Automatically reading biomedical papers

A stunning amount of work has been done on biochemical reactions, literally millions of experiments costing billions of dollars. These experiments produce little pieces to much larger puzzles, such as that of how cancer develops, and how drugs interact with the pathways to cancer. Unfortunately, this knowledge is not in a unified database that you could do statistical inference over, but rather spread out over millions of journal articles using inconsistent technical language that requires domain-specific knowledge.

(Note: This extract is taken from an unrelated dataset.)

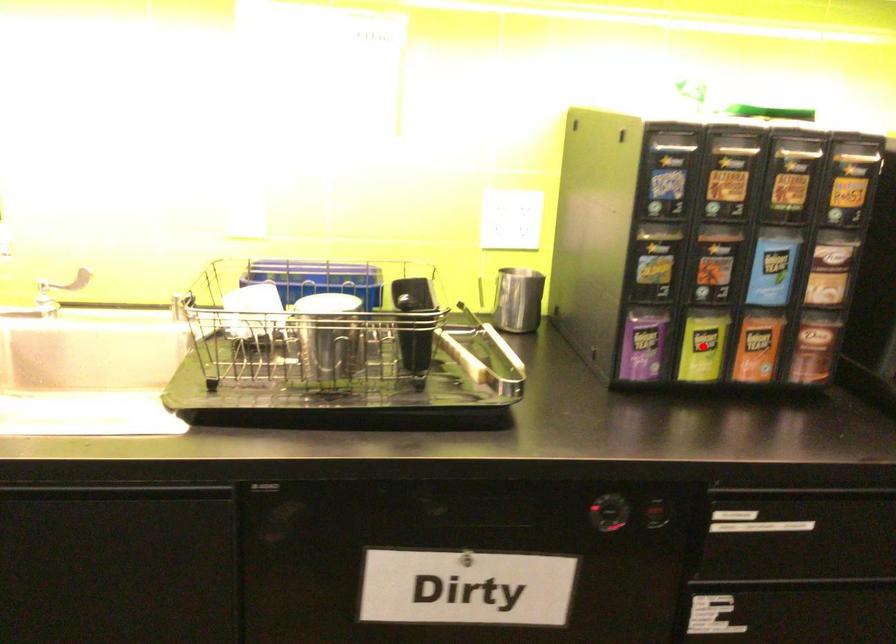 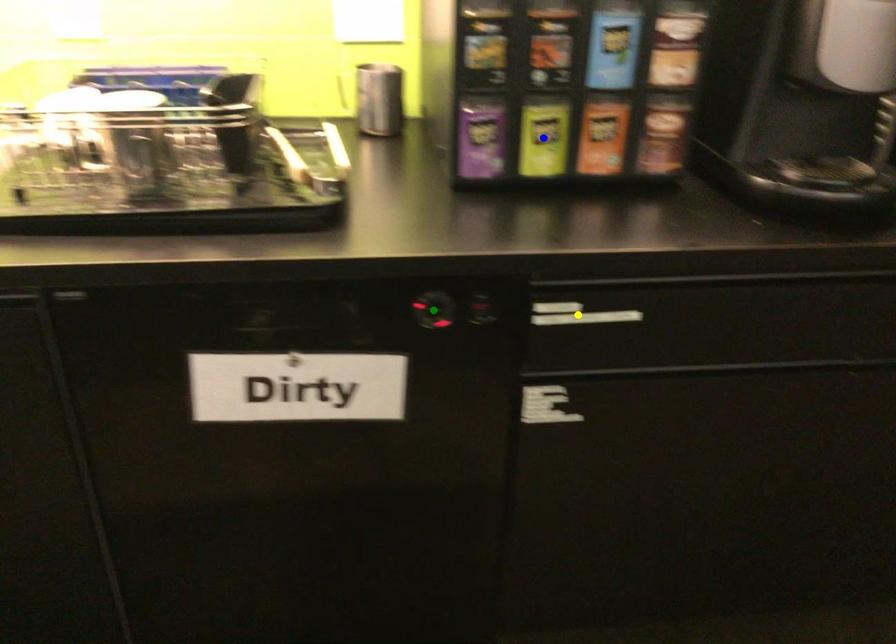 Question: I am providing you with two images of the same scene from different viewpoints. A red point is marked on the first image. You are given multiple points on the second image. In image 2, which mark is for the same physical point as the one in image 1?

The Reach project Reach on Github. is a system that uses hand-written rules to extract entities and events from text automatically, using a rule-based language for information extraction called Odin. Odin is part of Processors, an open-source library of Natural Language Processing tools on Github. Because the rules are hand-written, it is easy to interpret how you got a certain result, and relatively easy to debug. You can explore the results of our work or try out your own sentences at the Reach project site.

This is an annotation by the Reach Visualizer of a sentence from a real biomedical paper, displayed using brat annotation format.

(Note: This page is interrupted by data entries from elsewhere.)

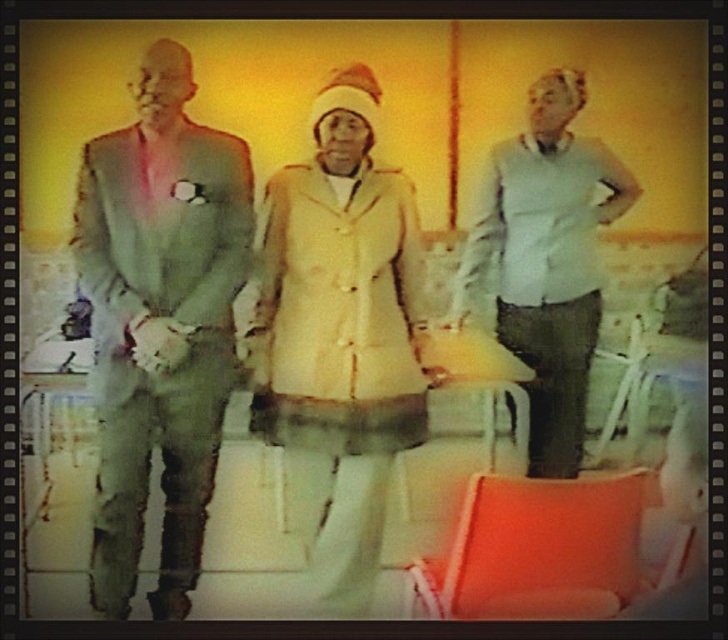 Question: Which point is farther to the camera?

Choices:
 (A) (178, 400)
 (B) (317, 141)

Answer: (A)

Question: Does matte gray suit at left lie behind light beige fabric coat at center?

Choices:
 (A) no
 (B) yes

Answer: (B)

Question: Is light beige fabric coat at center thinner than light blue sweater at center?

Choices:
 (A) yes
 (B) no

Answer: (A)

Question: Which object appears closest to the camera in this image?

Choices:
 (A) matte gray suit at left
 (B) light beige fabric coat at center
 (C) light blue sweater at center

Answer: (B)

Question: Where is matte gray suit at left located in relation to light blue sweater at center in the image?

Choices:
 (A) below
 (B) above

Answer: (A)

Question: Which is nearer to the light blue sweater at center?

Choices:
 (A) light beige fabric coat at center
 (B) matte gray suit at left

Answer: (A) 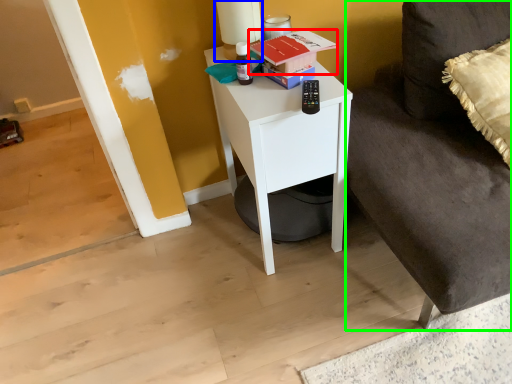 Question: Based on their relative distances, which object is nearer to book (highlighted by a red box)? Choose from table lamp (highlighted by a blue box) and couch (highlighted by a green box).

Choices:
 (A) table lamp
 (B) couch

Answer: (A) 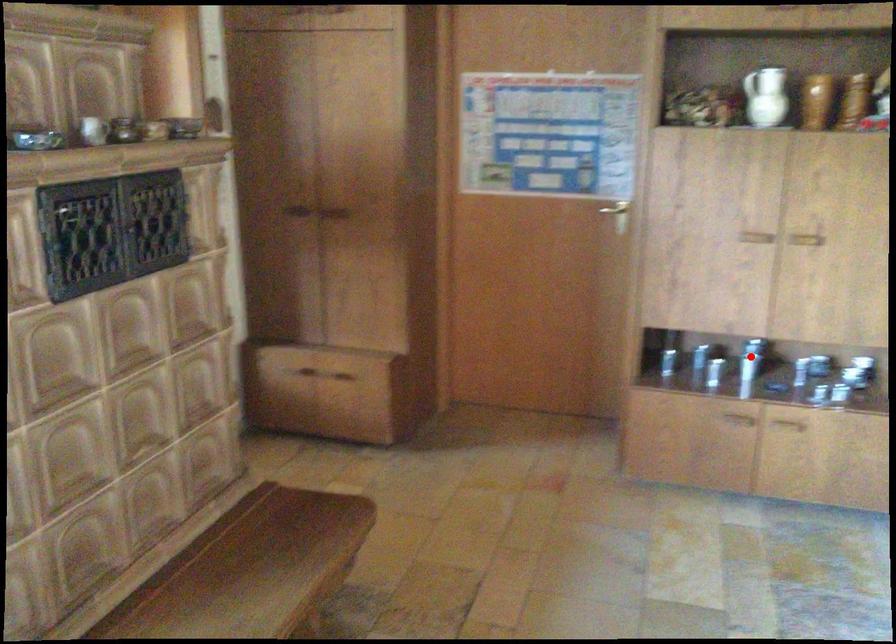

It shows a single reaction, a binding Binding is one of the many kinds of biochemical reactions. It’s when two proteins stick together to make a complex protein. resulting in a complex of Raf and Ras. By building lots of this little links like this one, and linking those in turn (again, using text as our guide), we will make much larger directed graphs that are closer to what we want.

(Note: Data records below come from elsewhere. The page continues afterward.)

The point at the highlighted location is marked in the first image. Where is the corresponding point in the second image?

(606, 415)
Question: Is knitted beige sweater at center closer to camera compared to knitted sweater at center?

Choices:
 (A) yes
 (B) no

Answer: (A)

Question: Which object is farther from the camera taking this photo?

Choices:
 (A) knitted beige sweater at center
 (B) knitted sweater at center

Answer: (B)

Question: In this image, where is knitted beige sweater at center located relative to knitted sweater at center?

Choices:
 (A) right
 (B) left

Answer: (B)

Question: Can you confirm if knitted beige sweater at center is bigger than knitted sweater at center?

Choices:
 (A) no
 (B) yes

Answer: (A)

One of the many aspects of biomedical text that differentiate it from “normal” text is the way it uses coreference relations. Coreference resolution is linking different mentions in a text (like she and the Speaker of the House in a sentence about Nancy Pelosi) as referring to the same real-world referent—something that we as readers do constantly, but that’s hard to do automatically. Some of the cues that open-domain coreference resolution uses to great effect such as gender and animacy are less important here, since almost all pronouns and other deictic expressions in biomedical texts are third-person inanimate (it, they, its, etc.) in English. On the other hand, we get a lot of additional information constraining how we link our mentions that isn’t availble in the open domain, like what kind and how many molecules can interact in a given reaction. In order to improve our automatic reading as much as possible, my colleagues and I adapted Bell, Hahn-Powell, Valenzuela-Esc├írcega, & Surdeanu (2016) an open-domain coreference resolution system to take advantage of this information. Like Reach, this system is rule-based and easily interpreted and modified.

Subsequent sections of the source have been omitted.